Why Soft Paper Is Rough on Forests BlackburnianWarbler_CindyLGrimes_285x244.ashx?w=285&h=244&as=1
Popular in U.S. households, plush toilet tissue requires pulp from virgin timber, some harvested from old-growth boreal forests. Increasingly, greener options are becoming available.
NEXT TIME YOU SHOP for toilet paper, before you reach for the soft stuff, consider the Blackburnian warbler (left). This splashy white, black and orange Neotropical migrant nests in the forest canopy—preferably of coniferous, old-growth trees—near the tip of a tree branch, where it secures its nest with a spider web. In the architecture of the forest, the bird has established itself in the attic and the roof.
The connection to shopping?
The fluffy toilet tissue purchased by most Americans, and stocked in virtually all of our supermarkets, requires pulp containing long wood fibers found only in virgin timber (from live trees).

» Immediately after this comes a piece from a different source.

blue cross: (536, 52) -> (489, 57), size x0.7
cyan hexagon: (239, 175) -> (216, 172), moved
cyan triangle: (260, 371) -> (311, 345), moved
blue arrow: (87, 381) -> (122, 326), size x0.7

When you use premium tissue, you flush down the toilet part of a tree that may have been felled solely for that purpose. And that tree may have been harvested from Canada’s boreal forest, where 57 percent of Blackburnian warblers breed—along with a third of all North American songbirds.

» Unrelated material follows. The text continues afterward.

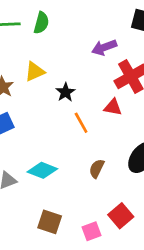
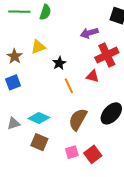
brown semicircle: (97, 169) -> (78, 119), size x1.6
brown square: (50, 222) -> (39, 142), moved
pink square: (92, 231) -> (72, 152), moved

“When you clear-cut the forest, there’s no longer mature forest habitat for birds,” says biologist Jeff Wells of the Boreal Songbird Initiative (BSI). The continent’s complex, 1.4-billion-acre boreal ecosystem of trees, wetlands, rivers and tundra is also vital habitat for caribou, bears, moose, lynx and a host of other species.
Beyond providing wildlife habitat, the boreal is one of Earth’s great sponges for carbon dioxide, our most significant greenhouse gas. Together, the forests ringing the land masses at the top of the world store more carbon than any other terrestrial ecosystem. On the relatively cold forest floor, fallen trees and leaves pile up, preserved as if in a refrigerator, locking carbon in a layer that can be 10 feet thick. When many trees are cut, the land heats up—especially during summer when the sun barely sets—and begins to release carbon dioxide and other gases. “One of the great dangers of overcutting in fragile boreal regions is accelerating the release of stored carbon in the trees, soil and peat layers,” says Eric Palola, senior director of NWF’s Forests for Wildlife Program.
According to the U.S. Fish and Wildlife Service, an area the size of Connecticut is clear-cut from boreal forest each day. That’s five acres per minute. About two-thirds of the harvest is pulped for paper, mostly for newspapers, promotional mailings and catalogs. Only a small fraction is made into toilet paper. But it’s a fraction, say conservationists, that doesn’t have to be used at all—and it is not insignificant.
On average, each American uses about 23.6 rolls of toilet paper a year, 95 percent of them made with fiber from virgin timber. Although an increasing amount of this pulp comes from tree farms in the southern United States and other parts of the world, thousands of tons still come from boreal forests.
So, what is an environmentally conscious consumer to do? One good choice is to buy toilet tissue made from recycled paper. The Natural Resources Defense Council estimates that if every household in the United States replaced a single roll of virgin fiber toilet paper with a roll from 100 percent recycled paper, the wood saved would add up to 423,900 trees. The drawback is that recycled paper yields shorter fibers than virgin wood, which can make it feel coarser than the plush stuff. Manufacturers argue that Americans demand the softer paper, but many Europeans and others tolerate shorter fibers in their toilet tissue just fine.
Consumers who require plush tissue can choose toilet paper made from trees harvested in an ecologically responsible way. But this is where shopping can get tricky: In recent years, it has become fashionable to put green labels on the packages of a variety of household products. Not all of them live up to their claims, however, a practice known as “greenwashing.” NWF and other conservation organizations recommend looking for products whose environmental characteristics have been independently verified by reputable certification programs such as the Forest Stewardship Council (FSC). Says Ellen Adelberg, spokesperson for the Canadian Parks and Wilderness Society, “We’re strong supporters of FSC products, which require certification to quite rigorous standards, right through the chain of production.”
Responding to pressure from environmental groups, some major tissue manufacturers have begun to increase the amount of FSC-certified timber or recycled pulp in their tissue. “Although we still have a long way to go, the combination of market campaigns and better educated retailers and consumers has helped push forest practices in a better direction,” says Palola.